A Deputy Minister for Roads and Transport, Titus Glover, has announced the suspension of the controversial towing tax for vehicle owners until further notice.
Confirming the decision on Eyewitness News on Monday, the Deputy Minister, said the suspension, which is in response to public concerns over the fees, will give Parliament time to reassess the Legislative Instrument supporting the fee.
“We are suspending it to ensure that the right things are done. If I say right things are done, I mean the public has not been given enough education. One of the major issues that has come up is the issue about the cost- the fees that they are paying , although it has been approved by Parliament. If it means that we have to go back to Parliament to amend that part of the fees that will be collected so people can have some respite, why not? What the Minister has done is to make sure that we listen to cry of the Ghanaian people…”
Mr. Glover explained that National Road Safety Commission (NRSC), in a bid to protect road users, introduced this intervention even before the NPP administration took over the helm of affairs.
“The principle and concept behind this idea was to get rid of broken down vehicles that were killing people on the roads. It is based on this idea that the National Road Safety Commission started this project way back before the NPP government came to office.”Government announced the suspension after the Roads and Transport Committee of Parliament met with the Road Safety Commission, the DVLA and other stakeholders over the matter.
According to the Ranking Member on the Committee, Governs Kwame Agbodza, the committee wants to probe the issues surrounding the implementation and possibly recommend the recall of the Legislative Instrument supporting the fee.
Some MPs including the Deputy Minority Leader, James Avedzi Klutse, had earlier called for the policy to be scrapped following these reactions. But Osei Wusu said the critics lack understanding of the issue.

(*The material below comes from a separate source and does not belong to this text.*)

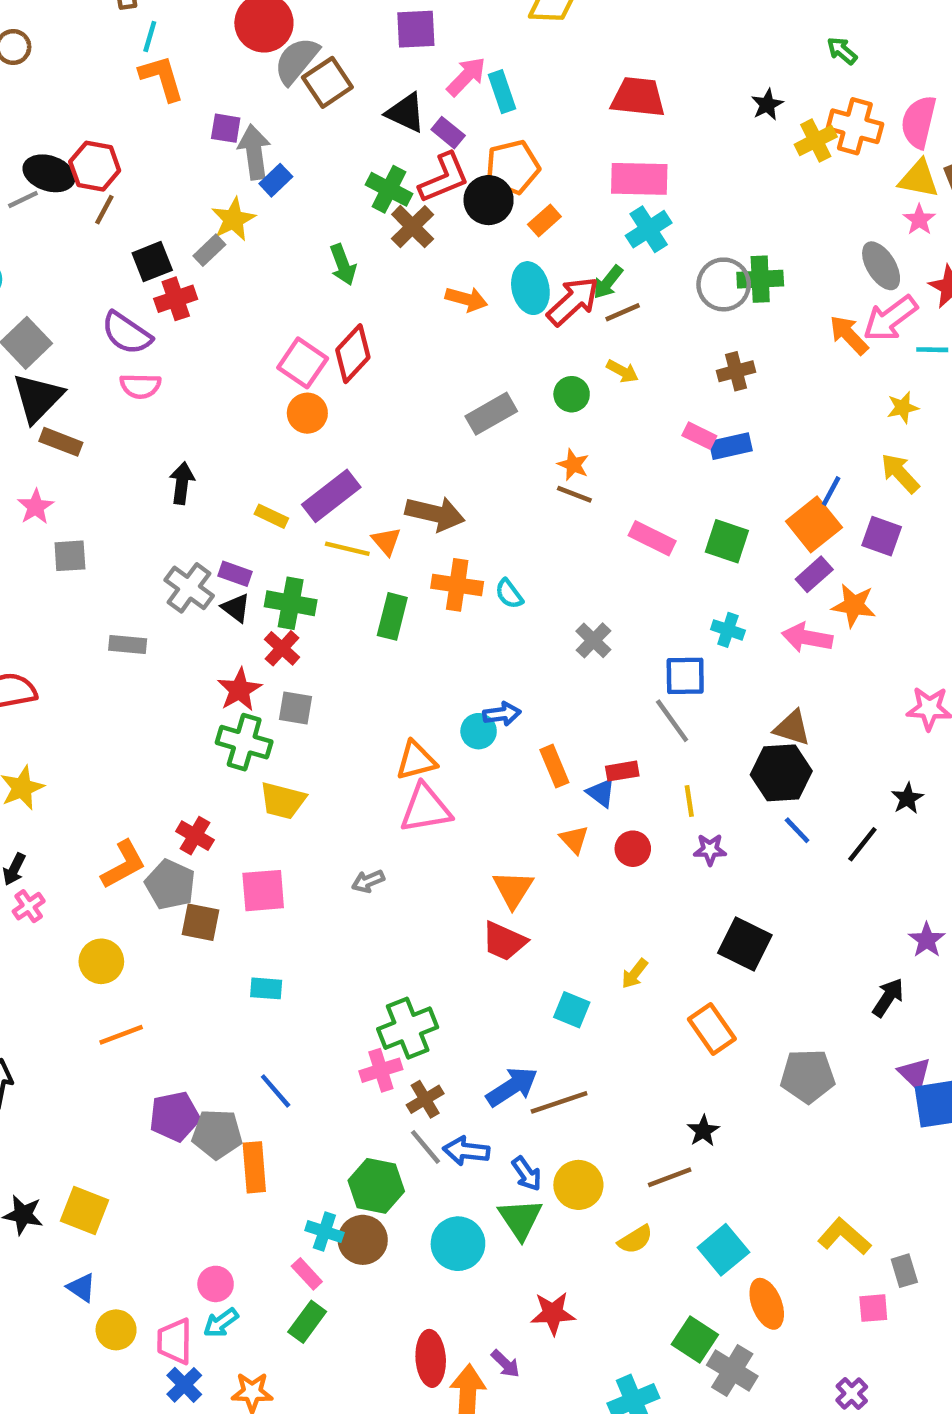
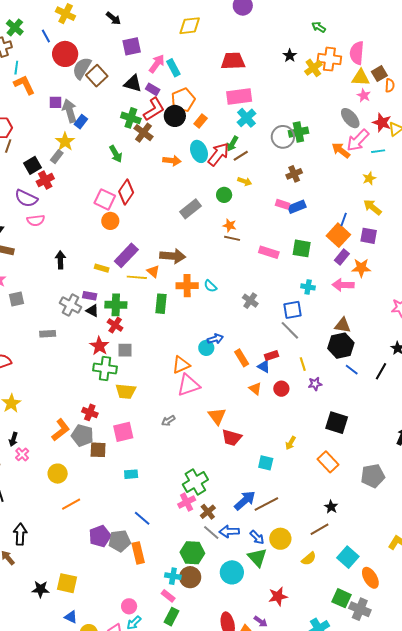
orange triangle: (513, 889) -> (217, 416), moved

Prior to the suspension, the First Deputy Speaker of Parliament, Joe Osei-Owusu, had described as narrow-minded, arguments against the mandatory towing fee.
In a Citi News interview, Mr. Osei-Owusu argued that, the policy is in the supreme interest of road users after research showed that a huge number of road accidents are caused by broken down vehicles.

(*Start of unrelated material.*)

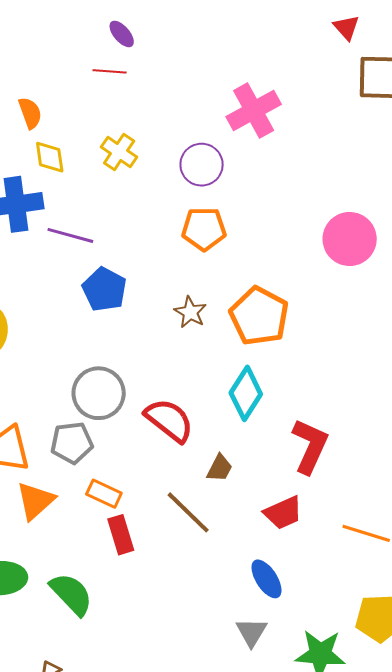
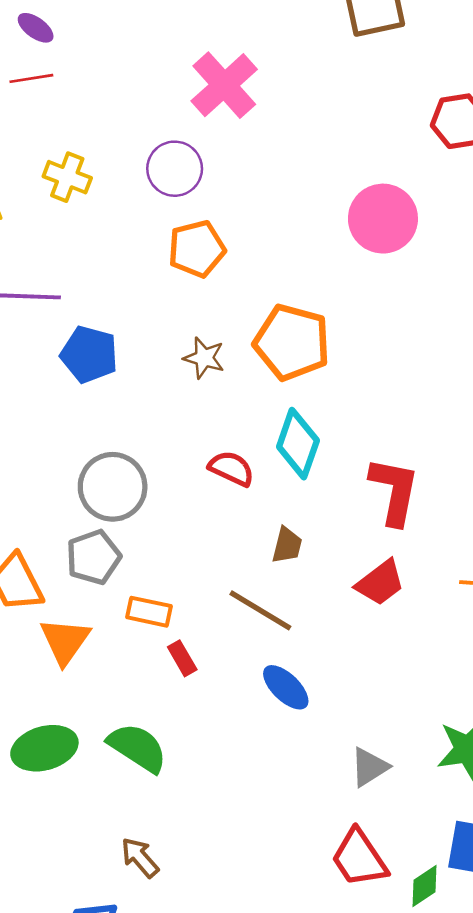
red semicircle: (169, 420) -> (231, 468), moved, size x0.7
red rectangle: (121, 535) -> (182, 658), size x0.7
blue ellipse: (266, 579) -> (286, 687), moved
gray triangle: (251, 632) -> (369, 767), moved, turned 40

The NRSC is expected to begin a nationwide towing programme in July 2017, to ensure that all vehicles that breakdown on highways are cleared off the roads.
For this reason, drivers are required to pay a road safety fee ranging between GHC 10 and GHC 200 in addition to their road worthy certification fees. Commercial vehicles and taxes will pay GH¢40, mini buses will pay GH¢80, while heavy duty trucks will pay between GH¢80 and GH¢200 annually, depending on their tonnage. Non-commercial vehicles are expected to pay GH¢20. The Road Safety Management Services Limited (RSMSL) has already acquired some 118 trucks ahead of the implementation, for the exercise. But several persons have kicked against the policy calling on government to scrap it immediately.
A former President of the Ghana Institution of Engineers (GhIE), Ing. Magnus Lincoln Quarshie however says the approach is a total rip-off.
Mandatory towing fee criticisms baseless – Osei-Owusu
But Osei-Owusu, who once headed the Driver and Vehicle Licensing Authority (DVLA), insisted in an interview with Citi News’ Duke Mensah Opoku that the counter arguments are not tenable.
“Your car may never have to be towed but you can run into a vehicle that is disabled. Sometimes we are just parochial; we discuss the issue only on one side. What you are discussing is not your vehicle; it is the risk to road users. The risk that a broken down vehicle possesses is not to only the driver but to everyone who plies the road,” he stated. He urged that the arguments should revolve around the dangers that such broken down vehicles could cause to human lives. “Anytime there is a disabled vehicle on the road, there is a risk to the life of every road user. So if we don’t focus on removing the risk to the road and we focus on how much will it cost, who is doing the work, we’ll be missing the problem. It’s my vehicle that has broken down, and during the time, I don’t have money and it will genuinely happen to many people.”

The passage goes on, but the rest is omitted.